In January, 1969, the third floor of the Labor Temple in Minneapolis started holding concerts on Sunday nights, featuring national (and international bands). The first concert was held on February 2, 1969 and featured The Grateful Dead with local band Blackwood Apology opening up with their rock opera called “House of Leather.” The third floor was packed and people were turned away at the door due to the lack of room. Community News, a local company, began doing the light shows for the concerts, using home made “movie screens” draped across the back of the stage, as well as the posters for the events.
The Labor Temple was supposed to hold 3,000 people for these Sunday night concerts, however, the local fire department required folding chairs to be used and a maximum capacity of 1,250 people, due to safety concerns. The reduced crowd size and other issues with the City of Minneapolis became a financial burden and the concerts at the Labor Temple came to an end in the middle of 1970.
The Labor Temple concerts were never professionally recorded, but there are some bootlegs that can be found. Dicks Picks Volume 26 is the 26th installment of the Grateful Deads archival series was recorded on April 27, 1969 at the Labor Temple in Minneapolis, Minnesota.
ABOUT THE ARTIST:
Juryj “George” Ostroushko is a Twin Cities artist with a passion for music. As part of Community News, his job was to create images and effects for the light show for each concert at the Minneapolis Labor Temple. He was always trying new effects with gels, oils, lights, screens and drapes. Additionally he designed each main poster for every concert. Already an artist and hippie from the West Bank of Minneapolis, Juryj always carried a sketch pad with him and when ideas came up he drew them.

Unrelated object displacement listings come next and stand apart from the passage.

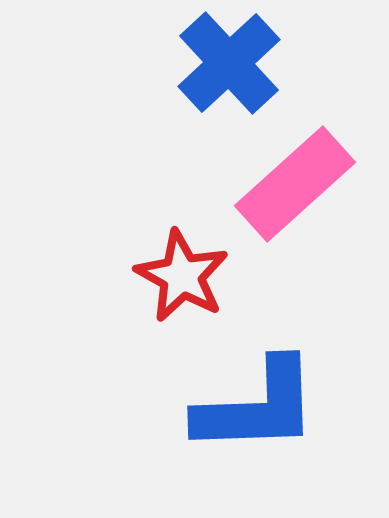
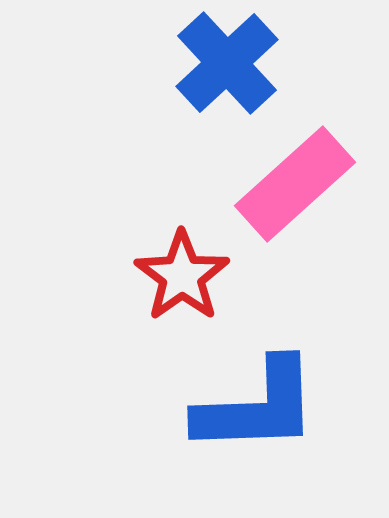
blue cross: moved 2 px left
red star: rotated 8 degrees clockwise
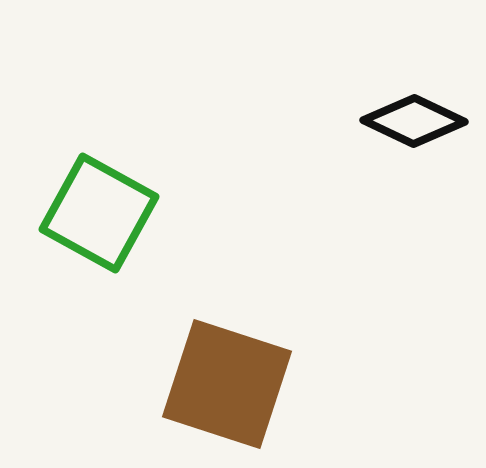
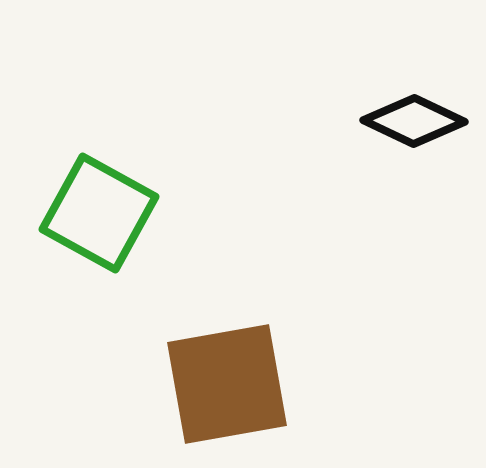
brown square: rotated 28 degrees counterclockwise
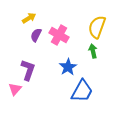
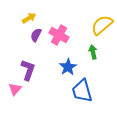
yellow semicircle: moved 5 px right, 2 px up; rotated 30 degrees clockwise
green arrow: moved 1 px down
blue trapezoid: rotated 135 degrees clockwise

Many of these sketches were used in the posters he designed. Juryj traveled to San Francisco in the hey-day of the Haight-Ashbury and Fillmore Era days. As a known artist in the Bay Area, he knew many other posters artists, and they shared their works with each other. His influences can be seen in the likes of Fillmore and Avalon posters, just as they influenced his work. He is a true artist and influencer of the psychedelic era and continues his passion for fine art and music to this day.